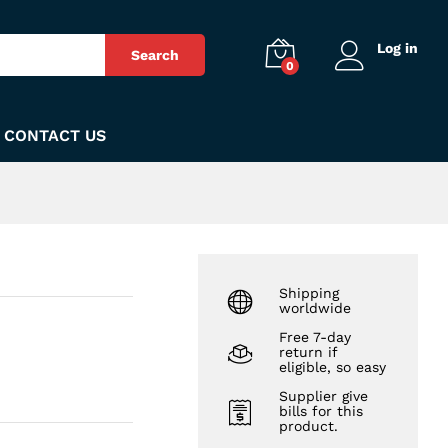
₨
830
Add to Cart
Log in
Search
0
CONTACT US
Shipping
worldwide
Free 7-day
return if
eligible, so easy
Supplier give
bills for this
product.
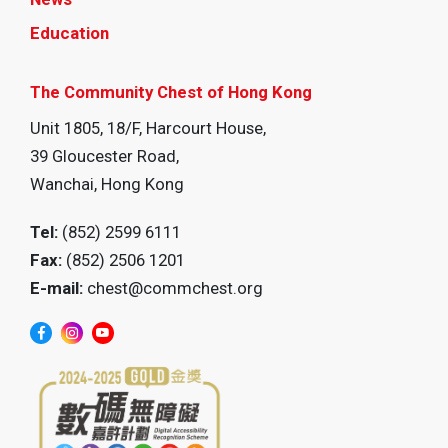
Education
The Community Chest of Hong Kong
Unit 1805, 18/F, Harcourt House,
39 Gloucester Road,
Wanchai, Hong Kong
Tel:
(852) 2599 6111
Fax:
(852) 2506 1201
E-mail:
chest@commchest.org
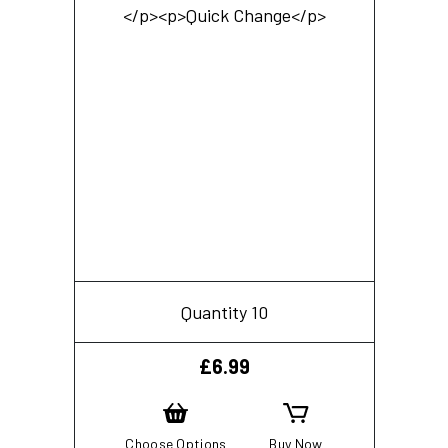
Quantity 10
£
6.99
Choose Options
Buy Now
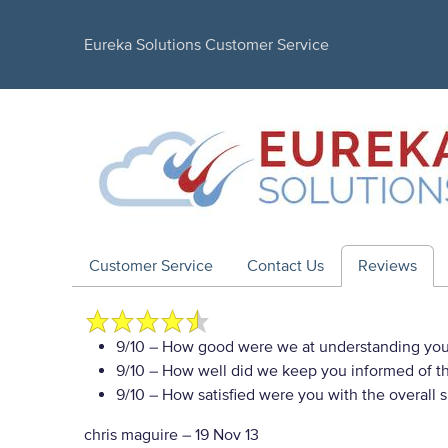
Eureka Solutions Customer Service
Customer Service
Contact Us
Reviews
9/10
– How good were we at understanding you
9/10
– How well did we keep you informed of the
9/10
– How satisfied were you with the overall 
chris maguire
–
19 Nov 13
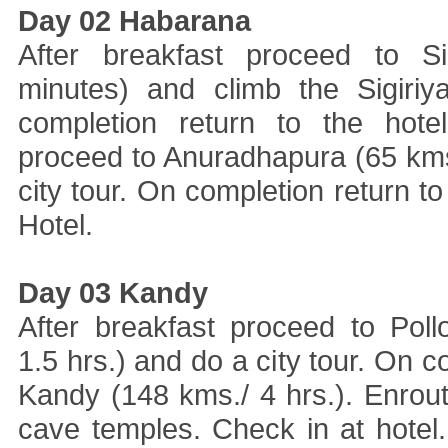
Day 02 Habarana
After breakfast proceed to Si
minutes) and climb the Sigiriy
completion return to the hote
proceed to Anuradhapura (65 kms
city tour. On completion return to
Hotel.
Day 03 Kandy
After breakfast proceed to Pol
1.5 hrs.) and do a city tour. On 
Kandy (148 kms./ 4 hrs.). Enrout
cave temples. Check in at hotel. 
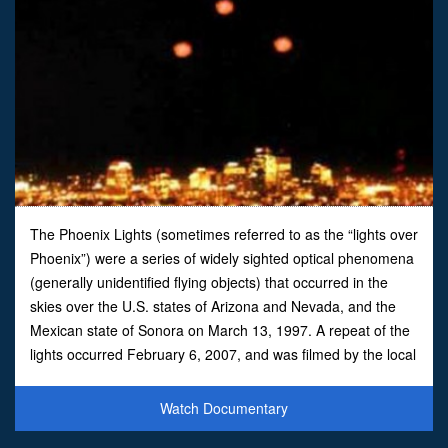
The Phoenix Lights (sometimes referred to as the “lights over
Phoenix”) were a series of widely sighted optical phenomena
(generally unidentified flying objects) that occurred in the
skies over the U.S. states of Arizona and Nevada, and the
Mexican state of Sonora on March 13, 1997. A repeat of the
lights occurred February 6, 2007, and was filmed by the local
Fox News TV station. A similar inciden
Watch Documentary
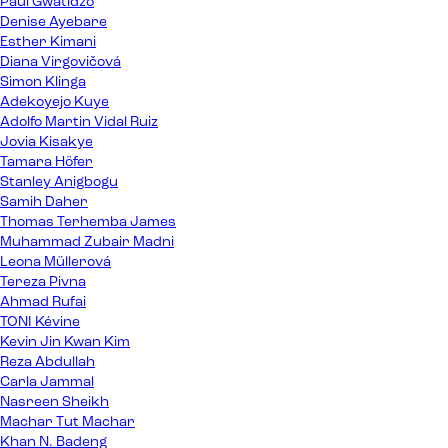
Paul Gwatidzo
Denise Ayebare
Esther Kimani
Diana Virgovičová
Simon Klinga
Adekoyejo Kuye
Adolfo Martin Vidal Ruiz
Jovia Kisakye
Tamara Höfer
Stanley Anigbogu
Samih Daher
Thomas Terhemba James
Muhammad Zubair Madni
Leona Müllerová
Tereza Pivna
Ahmad Rufai
TONI Kévine
Kevin Jin Kwan Kim
Reza Abdullah
Carla Jammal
Nasreen Sheikh
Machar Tut Machar
Khan N. Badeng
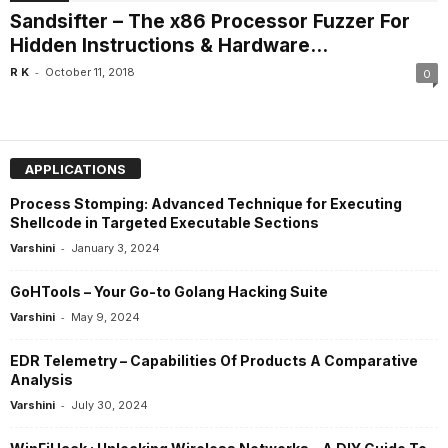
Sandsifter – The x86 Processor Fuzzer For
Hidden Instructions & Hardware...
-
R K
October 11, 2018
0
APPLICATIONS
Process Stomping: Advanced Technique for Executing
Shellcode in Targeted Executable Sections
-
Varshini
January 3, 2024
GoHTools – Your Go-to Golang Hacking Suite
-
Varshini
May 9, 2024
EDR Telemetry – Capabilities Of Products A Comparative
Analysis
-
Varshini
July 30, 2024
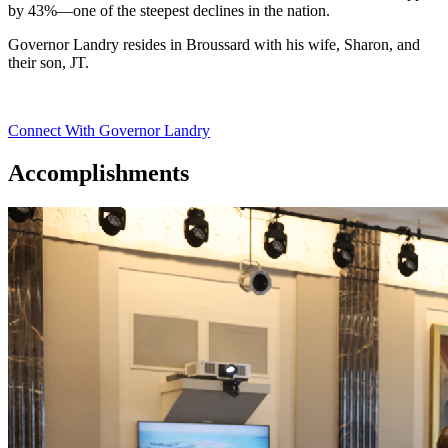
by 43%—one of the steepest declines in the nation.
Governor Landry resides in Broussard with his wife, Sharon, and
their son, JT.
Connect With Governor Landry
Accomplishments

==========

EXERCISE: Tally up the lines above in which "Landry" occurs. Give the result as a bare number.

SOLUTION BELOW: 2